Maybe the starter turns over for a few seconds or maybe there's only silence. In any case, you're going nowhere fast, and that Saturday-afternoon cruise you planned a few days ago isn't happening until you schlep down to the local auto-parts store and buy a new battery.

But wait, didn't you buy a new battery for your car less than a year ago? Often that doesn't matter, and that's where this overview comes in. In a general sense, we're going to discuss how to help a battery last as long as possible, but note you might not have much control over battery longevity. Some batteries take a final exit sooner than expected or sooner than they should.

We'll also offer a few tips on choosing the proper battery for a vintage Mustang, both a show-oriented car as well as on a daily-driver where appearances are less of an issue. Of course, maintenance suggestions apply to the battery in any car, not just vintage or late-model Mustangs.

CTEK's Multi US 330 battery charger is an ideal trickle-type charger for stored batteries because it has a dedicated maintenance-charge mode. Additionally, it's impossible to cause damage to a battery or charger (or start a fire) by hooking it up backwards. The CTEK charger comes with a separate connector with eyelets on the wire ends that can be permanently connected to a battery in the car, allowing a quick connection to the charger by plugging the connector into the charger. The CTEK is available from Mustangs Unlimited and Year One.

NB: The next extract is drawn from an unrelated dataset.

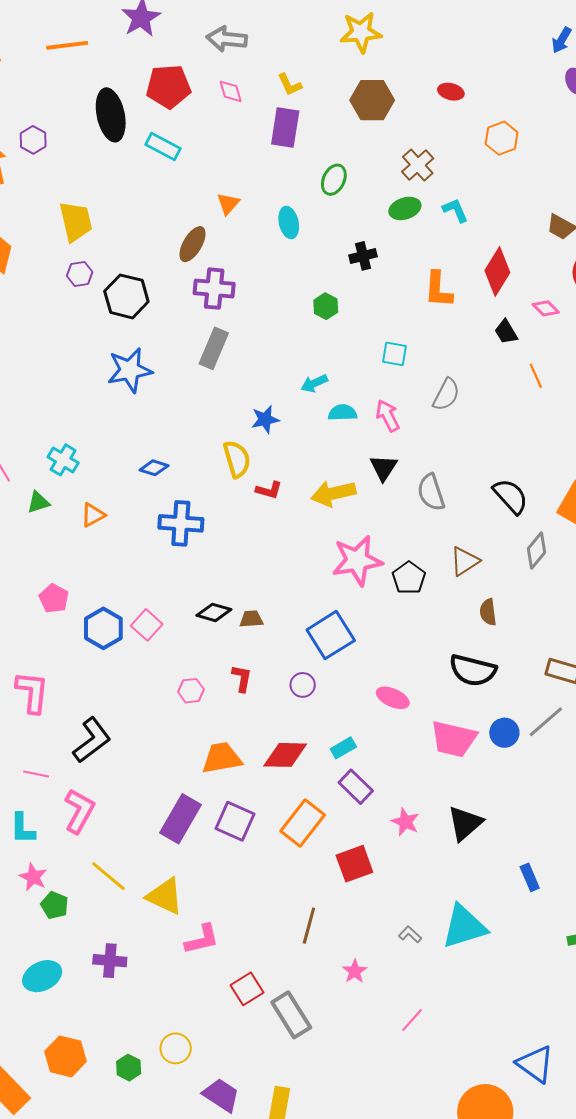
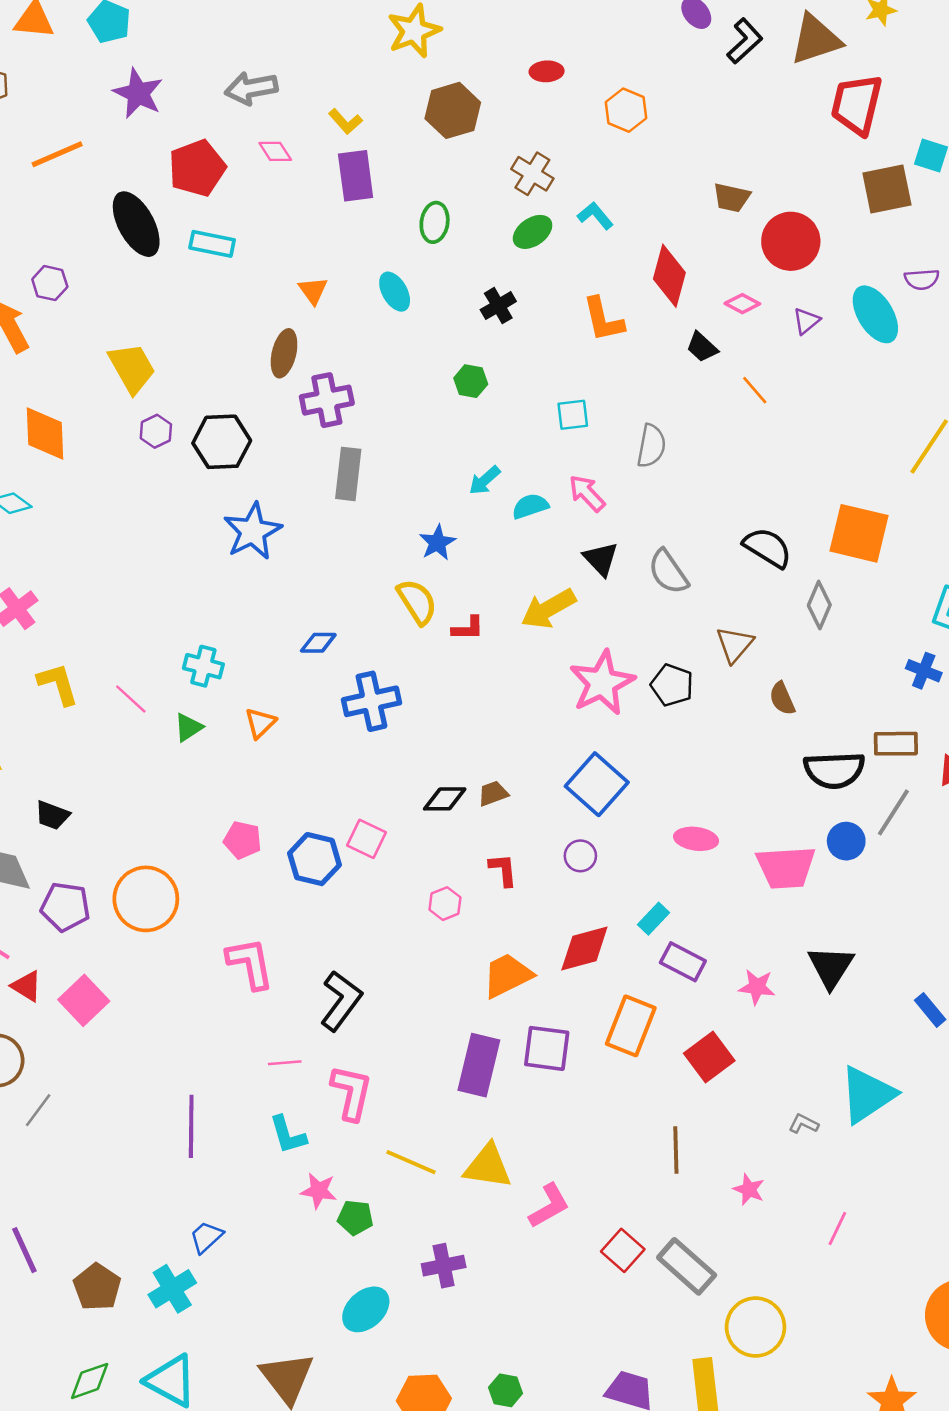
black semicircle: (473, 670) -> (834, 770), moved
yellow circle: (176, 1048) -> (756, 1327), moved, size x1.5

While in one sense a battery is a relatively sophisticated component with various bits and pieces, it's also a simple piece of equipment that must provide enough cranking amperage to start a car. Once the car is running, the electrical system provides the current to operate the car while the alternator keeps the battery charged. However, the alternator only charges the battery when the car is running. When a car is stored for any extended period of time, the battery is just sitting with it. Over time, a battery's ability to maintain a charge adequate to start the car will diminish. In fact, for any battery, even a brand new one, there will come a time when it will simply die and must either be recharged or replaced.

That's where a proper charger comes in. In short, the best way to maintain a battery in a car that isn't driven on a daily basis is to keep it connected to a charger that has a "trickle" setting. In other words, you ideally want to have a charger that not only charges a battery, but also one that maintains the charge. The idea is to have a battery fully charged, and once it's there, the charger keeps it in a fully-charged state.

An excellent general purpose charger that also doubles as a top-notch maintenance-type trickle charger is the CTEK Multi US 3300. This Swedish-developed charger does both the recharging and maintenance processes. It's an ideal choice for any 12-volt automotive battery.

The CTEK uses "switch-mode" technology, a four-cycle process for optimum battery charging and maintenance. The CTEK "recovers" or "wakes" a discharged battery.

The bulk charge mode is a standard charging circuit that ranges from 0.8-3.3 amps, which is where about 80 percent of the battery's energy is returned. The charger delivers an almost-constant current until the battery voltage reaches a set level.